FSB Warns Private Credit's Hidden Risks Could Threaten Financial Stability
- 12 hours ago
- 3 min read
What's New
The Financial Stability Board's Report on Vulnerabilities in Private Credit, delivers the most comprehensive global regulatory assessment of the $1.5 to $2 trillion private credit market to date, flagging rising defaults, opaque valuations, deepening bank interconnections, and growing retail investor exposure as potential systemic fault lines that remain untested by a prolonged downturn.
Why It Matters
Private credit has quietly become comparable in size to both the institutional leveraged loan market (~$1.5 to $1.7 trillion) and the high yield bond market (~$2 trillion), yet operates with far less transparency, fewer standardized metrics, and fragmented regulatory oversight across jurisdictions. The FSB's intervention signals that global regulators are moving from observation to action, with four formal workstreams now planned to address data gaps, cross-border supervision, and nonbank interconnectedness.
Big Picture Drivers
Regulatory arbitrage: Post-crisis bank capital rules pushed lending activity toward less regulated private credit channels, accelerating the asset class's growth at a 13 to 17% annual clip across major markets
Yield hunger: Institutional investors (insurers, pension funds, endowments) poured capital into private credit seeking illiquidity premia and diversification, with PE-linked insurers now controlling nearly $900 billion in insurance liabilities
Structural evolution: Semi-liquid fund structures (perpetual BDCs, evergreen funds with quarterly redemptions) are replacing traditional closed-end vehicles, introducing liquidity mismatch risks that surfaced in early 2026 redemption waves
AI infrastructure financing: Private credit's share of AI-related deals reached 34% in 2025 (up from a 17% five-year average), with an estimated $800 billion needed from private credit to fund projected $2.9 trillion in AI infrastructure capex through 2028
Consolidation: The top five asset managers in the UK now control over 50% of gross assets in UK-managed private credit funds, and globally, five large groups account for roughly one third of aggregate industry loan commitments
By The Numbers
$1.5 to $2 trillion: Estimated global private credit market size as of end-2024
5 to 6x: Typical debt-to-EBITDA leverage for private credit borrowers (potentially ~7x when EBITDA adjustments are stripped out)

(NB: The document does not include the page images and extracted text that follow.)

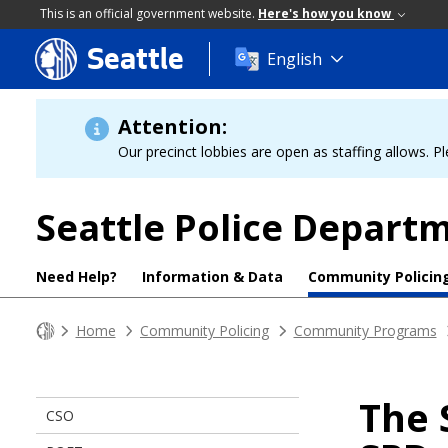
This is an official government website.
Here's how you know
Seattle
Skip
English
to
main
content
Attention:
Our precinct lobbies are open as staffing allows. Pl
Seattle Police Depart
Need Help?
Information & Data
Community Policin
Home
Community Policing
Community Programs
The 
CSO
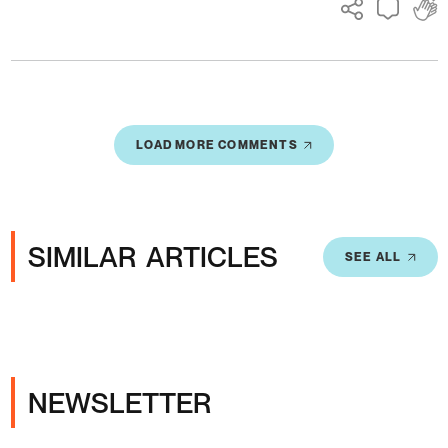
LOAD MORE COMMENTS
SIMILAR ARTICLES
SEE ALL
NEWSLETTER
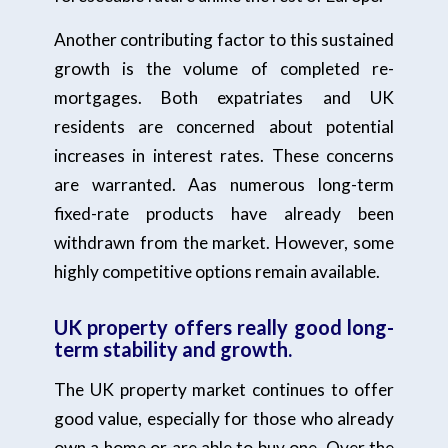
Another contributing factor to this sustained
growth is the volume of completed re-
mortgages. Both expatriates and UK
residents are concerned about potential
increases in interest rates. These concerns
are warranted. Aas numerous long-term
fixed-rate products have already been
withdrawn from the market. However, some
highly competitive options remain available.
UK property offers really good long-
term stability and growth.
The UK property market continues to offer
good value, especially for those who already
own a home or are able to buy one. Over the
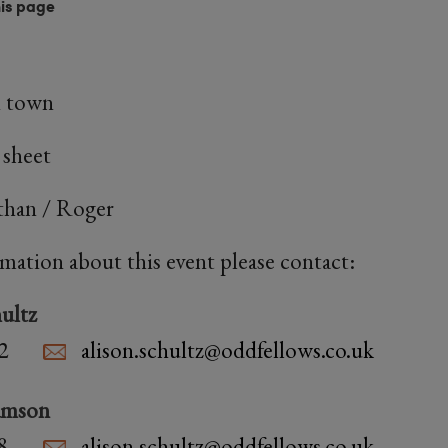
his page
n town
 sheet
athan / Roger
rmation about this event please contact:
ultz
2
alison.schultz@oddfellows.co.uk
amson
8
alison.schultz@oddfellows.co.uk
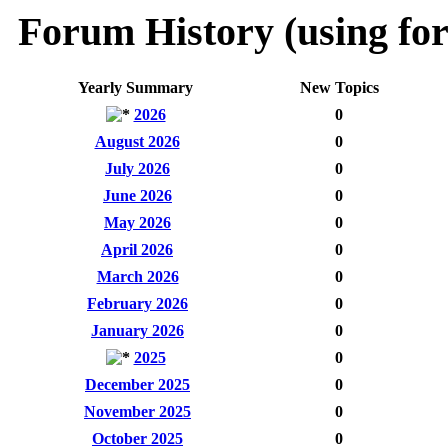
Forum History (using for
Yearly Summary
New Topics
2026
0
August 2026
0
July 2026
0
June 2026
0
May 2026
0
April 2026
0
March 2026
0
February 2026
0
January 2026
0
2025
0
December 2025
0
November 2025
0
October 2025
0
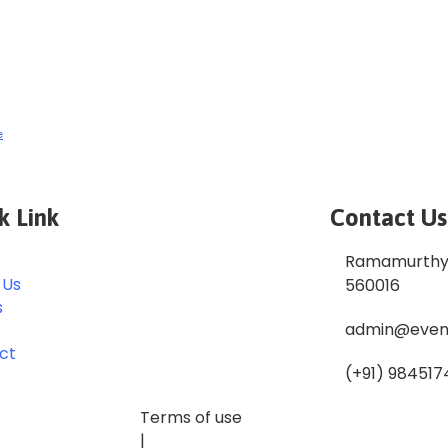
e
k Link
Contact Us
Ramamurthy 
 Us
560016
s
admin@even
ct
(+91) 984517
Terms of use
|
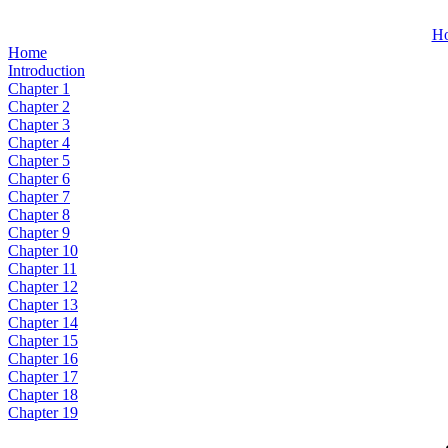
H
Home
Introduction
Chapter 1
Chapter 2
Chapter 3
Chapter 4
Chapter 5
Chapter 6
Chapter 7
Chapter 8
Chapter 9
Chapter 10
Chapter 11
Chapter 12
Chapter 13
Chapter 14
Chapter 15
Chapter 16
Chapter 17
Chapter 18
Chapter 19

~5%: Default rate when selective defaults and distressed exchanges are included (vs. ~1% for outright defaults alone)
$220 billion+: Drawn and undrawn bank credit lines to private credit funds identified by FSB members, though commercial data suggests the true figure could exceed $500 billion
12%: Share of private credit loans utilizing PIK (payment-in-kind) arrangements, a signal of borrower stress
Key Trends to Watch
Redemption pressure is real: Several large semi-liquid private credit funds received redemption requests exceeding their 5% quarterly caps in early 2026, forcing managers to invoke structural limits and raising questions about whether retail investors fully understand illiquidity risk.

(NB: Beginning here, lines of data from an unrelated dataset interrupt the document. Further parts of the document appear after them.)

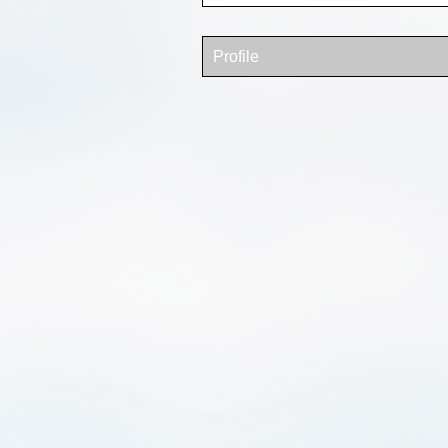
Profile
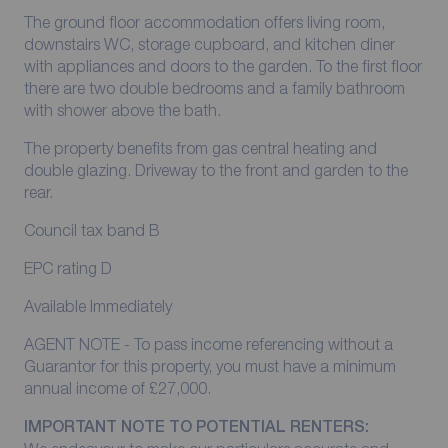
The ground floor accommodation offers living room,
downstairs WC, storage cupboard, and kitchen diner
with appliances and doors to the garden. To the first floor
there are two double bedrooms and a family bathroom
with shower above the bath.
The property benefits from gas central heating and
double glazing. Driveway to the front and garden to the
rear.
Council tax band B
EPC rating D
Available Immediately
AGENT NOTE - To pass income referencing without a
Guarantor for this property, you must have a minimum
annual income of £27,000.
IMPORTANT NOTE TO POTENTIAL RENTERS:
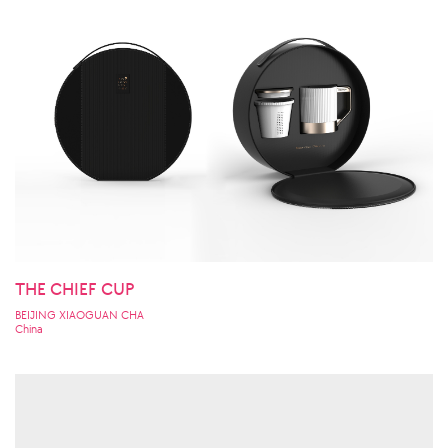
THE CHIEF CUP
BEIJING XIAOGUAN CHA
China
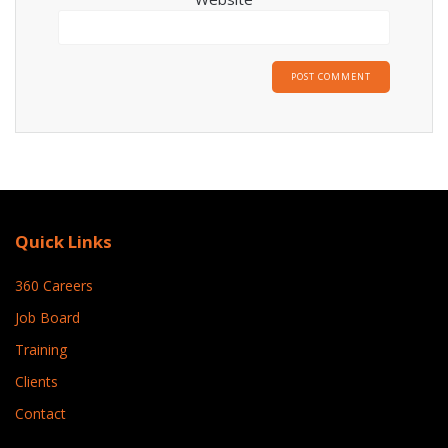
Quick Links
360 Careers
Job Board
Training
Clients
Contact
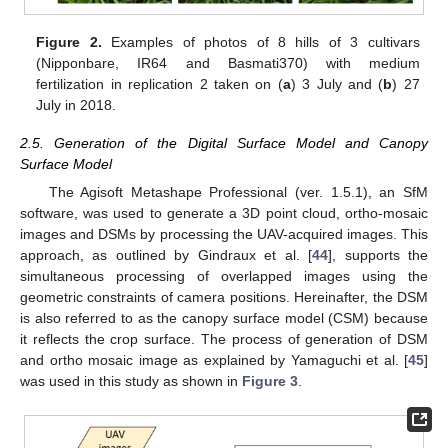
Figure 2.
Examples of photos of 8 hills of 3 cultivars
(Nipponbare, IR64 and Basmati370) with medium
fertilization in replication 2 taken on (
a
) 3 July and (
b
) 27
July in 2018.
2.5. Generation of the Digital Surface Model and Canopy
Surface Model
The Agisoft Metashape Professional (ver. 1.5.1), an SfM
software, was used to generate a 3D point cloud, ortho-mosaic
images and DSMs by processing the UAV-acquired images. This
approach, as outlined by Gindraux et al. [
44
], supports the
simultaneous processing of overlapped images using the
geometric constraints of camera positions. Hereinafter, the DSM
is also referred to as the canopy surface model (CSM) because
it reflects the crop surface. The process of generation of DSM
and ortho mosaic image as explained by Yamaguchi et al. [
45
]
was used in this study as shown in
Figure 3
.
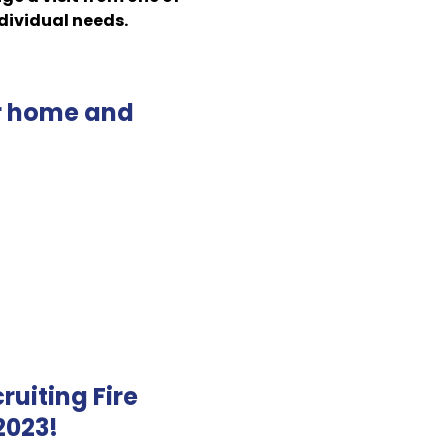
ndividual needs.
ur home and
ruiting Fire
 2023!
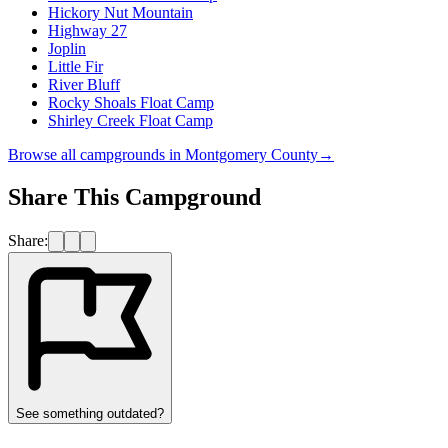
Hickory Nut Mountain
Highway 27
Joplin
Little Fir
River Bluff
Rocky Shoals Float Camp
Shirley Creek Float Camp
Browse all campgrounds in
Montgomery County
→
Share This Campground
Share:
See something outdated?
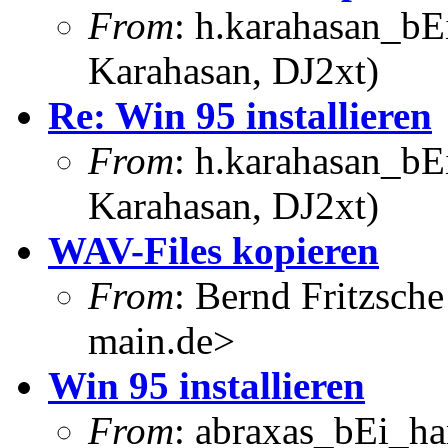
From
: h.karahasan_bE
Karahasan, DJ2xt)
Re: Win 95 installieren
From
: h.karahasan_bE
Karahasan, DJ2xt)
WAV-Files kopieren
From
: Bernd Fritzsch
main.de>
Win 95 installieren
From
: abraxas_bEi_h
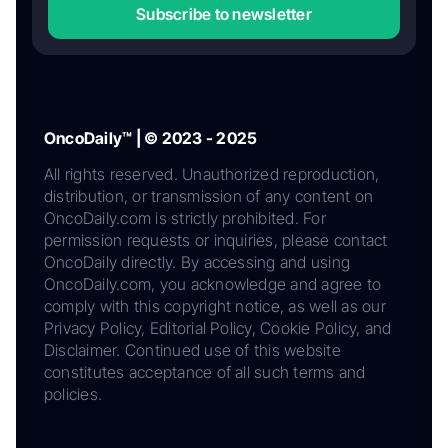
Subscribe to newsletter
OncoDaily™ | © 2023 - 2025
All rights reserved. Unauthorized reproduction,
distribution, or transmission of any content on
OncoDaily.com is strictly prohibited. For
permission requests or inquiries, please contact
OncoDaily directly. By accessing and using
OncoDaily.com, you acknowledge and agree to
comply with this copyright notice, as well as our
Privacy Policy, Editorial Policy, Cookie Policy, and
Disclaimer. Continued use of this website
constitutes acceptance of all such terms and
policies.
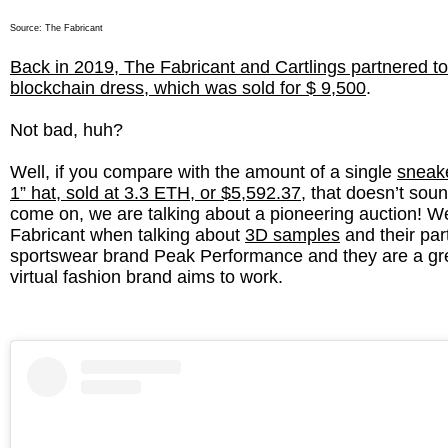
Source:
The Fabricant
Back in 2019, The Fabricant and Cartlings partnered to c
blockchain dress, which was sold for $ 9,500
.
Not bad, huh?
Well, if you compare with the amount of a single
sneake
1” hat, sold at 3.3 ETH, or $5,592.37
, that doesn’t soun
come on, we are talking about a pioneering auction! 
Fabricant when talking about
3D samples
and their par
sportswear brand Peak Performance and they are a gr
virtual fashion brand aims to work.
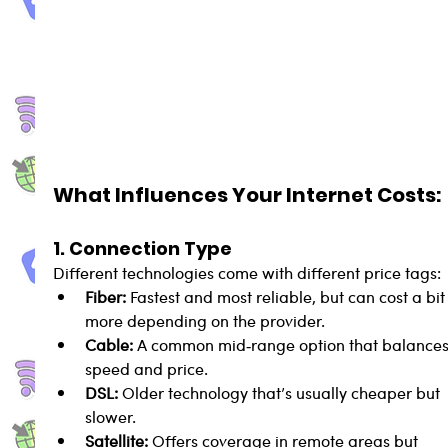
What Influences Your Internet Costs:
1. Connection Type
Different technologies come with different price tags:
Fiber:
 Fastest and most reliable, but can cost a bit
more depending on the provider.
Cable:
 A common mid‑range option that balances
speed and price.
DSL:
 Older technology that’s usually cheaper but 
slower.
Satellite:
 Offers coverage in remote areas but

Private ratings are proliferating with limited oversight: Smaller, lesser-known credit rating agencies are increasingly providing private ratings used by insurers for regulatory capital purposes, accompanied by reports of ratings inflation that could obscure true credit quality.
Bank interconnections run deeper than headline numbers suggest: Beyond direct lending, banks provide revolving credit to companies simultaneously borrowing from private credit funds, invest in private credit CLO tranches, and engage in synthetic risk transfers. Roughly half of private credit borrowers also maintain financing relationships with banks.
Data gaps are a systemic blind spot: Most FSB member authorities cannot separately identify private credit funds in their regulatory reporting frameworks, lack granular loan-level data, and face legal impediments to sharing what limited information they do collect.
The Wrap
The FSB report is a clear signal that global regulators view private credit's rapid growth, deepening interconnections with banks and insurers, opaque valuations, and expanding retail access as a credible financial stability concern. The market's relatively benign loss experience to date reflects a period that has not included a prolonged economic downturn at current scale. For institutional participants, the practical takeaway is to expect tighter supervisory scrutiny, new data reporting requirements, and increased pressure on valuation governance and transparency in the near term.